◆ **THE DATA**
★ ★ ★ ★ ★

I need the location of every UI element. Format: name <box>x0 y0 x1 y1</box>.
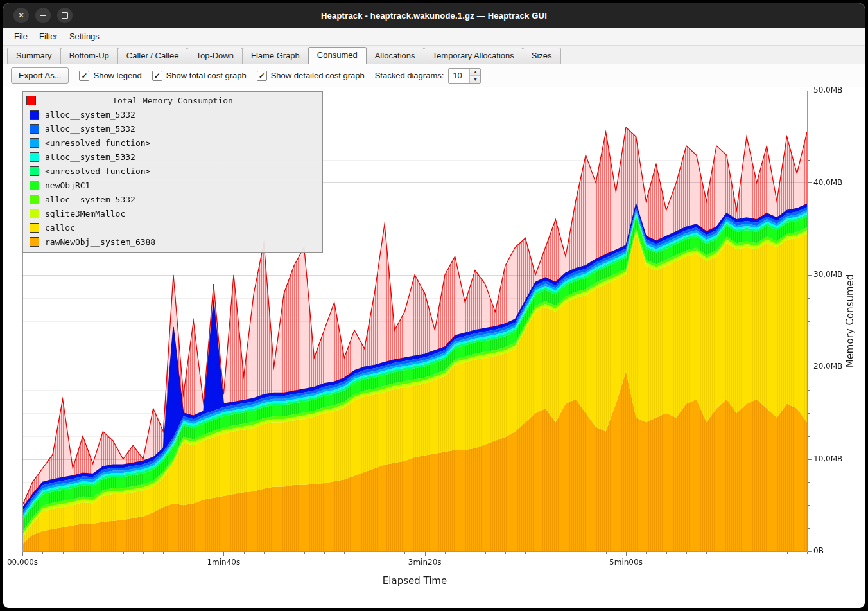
legend-title-swatch <box>26 96 36 105</box>
maximize-button[interactable] <box>57 8 73 23</box>
spin-buttons: ▲ ▼ <box>469 69 480 83</box>
checkbox-check-icon[interactable]: ✓ <box>152 71 162 81</box>
tab-flame-graph[interactable]: Flame Graph <box>242 48 309 64</box>
legend-item-label: sqlite3MemMalloc <box>45 209 125 218</box>
legend-item-label: alloc__system_5332 <box>45 152 135 162</box>
stacked-diagrams-group: Stacked diagrams: 10 ▲ ▼ <box>375 68 482 84</box>
tab-allocations[interactable]: Allocations <box>366 48 424 64</box>
legend-color-swatch <box>30 209 39 218</box>
stacked-diagrams-increment[interactable]: ▲ <box>470 69 480 76</box>
checkbox-show-detailed-cost-graph[interactable]: ✓Show detailed cost graph <box>257 71 365 81</box>
legend-item: alloc__system_5332 <box>23 150 322 164</box>
legend-color-swatch <box>30 110 39 120</box>
stacked-diagrams-value[interactable]: 10 <box>449 69 469 83</box>
tab-sizes[interactable]: Sizes <box>523 48 561 64</box>
legend-color-swatch <box>30 124 39 134</box>
menu-settings[interactable]: Settings <box>64 29 105 44</box>
legend-color-swatch <box>30 181 39 190</box>
checkbox-label: Show total cost graph <box>166 71 247 80</box>
legend-item: calloc <box>23 220 322 235</box>
heaptrack-window: ✕ Heaptrack - heaptrack.wakunode.1.gz — … <box>3 3 865 608</box>
stacked-diagrams-spinbox[interactable]: 10 ▲ ▼ <box>448 68 481 84</box>
legend-title: Total Memory Consumption <box>23 96 322 105</box>
legend-item-label: newObjRC1 <box>45 181 90 190</box>
export-as-button[interactable]: Export As... <box>11 67 69 84</box>
legend-item-label: alloc__system_5332 <box>45 195 135 204</box>
legend-item: alloc__system_5332 <box>23 121 322 136</box>
checkbox-label: Show legend <box>93 71 141 80</box>
stacked-diagrams-decrement[interactable]: ▼ <box>470 75 480 83</box>
menu-file[interactable]: File <box>8 29 33 44</box>
tab-temporary-allocations[interactable]: Temporary Allocations <box>424 48 523 64</box>
checkbox-show-total-cost-graph[interactable]: ✓Show total cost graph <box>152 71 247 81</box>
tab-consumed[interactable]: Consumed <box>308 47 367 64</box>
tab-top-down[interactable]: Top-Down <box>187 48 243 64</box>
checkbox-label: Show detailed cost graph <box>271 71 365 80</box>
chart-area: Total Memory Consumption alloc__system_5… <box>3 87 865 608</box>
legend-title-row: Total Memory Consumption <box>23 93 322 107</box>
legend-item-label: calloc <box>45 223 75 233</box>
legend-item: alloc__system_5332 <box>23 107 322 121</box>
legend-item: <unresolved function> <box>23 136 322 150</box>
legend-item: alloc__system_5332 <box>23 192 322 206</box>
legend-item-label: alloc__system_5332 <box>45 110 135 120</box>
legend-item-label: <unresolved function> <box>45 166 150 176</box>
legend-color-swatch <box>30 195 39 204</box>
legend-item: newObjRC1 <box>23 178 322 192</box>
legend-item-label: alloc__system_5332 <box>45 124 135 134</box>
legend-item: <unresolved function> <box>23 164 322 178</box>
legend-item-label: <unresolved function> <box>45 138 150 148</box>
window-title: Heaptrack - heaptrack.wakunode.1.gz — He… <box>321 11 547 21</box>
maximize-icon <box>62 12 68 19</box>
legend-color-swatch <box>30 152 39 162</box>
toolbar: Export As... ✓Show legend✓Show total cos… <box>3 64 865 87</box>
window-controls: ✕ <box>13 3 73 28</box>
legend-item: sqlite3MemMalloc <box>23 206 322 220</box>
titlebar[interactable]: ✕ Heaptrack - heaptrack.wakunode.1.gz — … <box>3 3 865 28</box>
tabbar: SummaryBottom-UpCaller / CalleeTop-DownF… <box>3 46 865 64</box>
stacked-diagrams-label: Stacked diagrams: <box>375 71 444 80</box>
checkbox-check-icon[interactable]: ✓ <box>79 71 89 81</box>
legend-color-swatch <box>30 166 39 176</box>
minimize-button[interactable] <box>35 8 51 23</box>
tab-bottom-up[interactable]: Bottom-Up <box>60 48 118 64</box>
close-button[interactable]: ✕ <box>13 8 29 23</box>
legend-color-swatch <box>30 223 39 233</box>
tab-caller-callee[interactable]: Caller / Callee <box>117 48 188 64</box>
menu-filter[interactable]: Filter <box>33 29 64 44</box>
menubar: FileFilterSettings <box>3 28 865 46</box>
legend-color-swatch <box>30 237 39 247</box>
checkbox-show-legend[interactable]: ✓Show legend <box>79 71 141 81</box>
tab-summary[interactable]: Summary <box>7 48 61 64</box>
legend-item: rawNewObj__system_6388 <box>23 235 322 249</box>
toolbar-checkboxes: ✓Show legend✓Show total cost graph✓Show … <box>79 71 364 81</box>
checkbox-check-icon[interactable]: ✓ <box>257 71 267 81</box>
minimize-icon <box>40 15 46 16</box>
legend-color-swatch <box>30 138 39 148</box>
legend-item-label: rawNewObj__system_6388 <box>45 237 155 247</box>
chart-legend: Total Memory Consumption alloc__system_5… <box>22 91 323 253</box>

★ ★ ★ ★ ★

Your job is to return all lines above that hold the word "graph".

◆ **SOLUTION**
tab-flame-graph[interactable]: Flame Graph <box>242 48 309 64</box>
checkbox-show-detailed-cost-graph[interactable]: ✓Show detailed cost graph <box>257 71 365 81</box>
checkbox-label: Show total cost graph <box>166 71 247 80</box>
checkbox-show-total-cost-graph[interactable]: ✓Show total cost graph <box>152 71 247 81</box>
checkbox-label: Show detailed cost graph <box>271 71 365 80</box>
toolbar-checkboxes: ✓Show legend✓Show total cost graph✓Show … <box>79 71 364 81</box>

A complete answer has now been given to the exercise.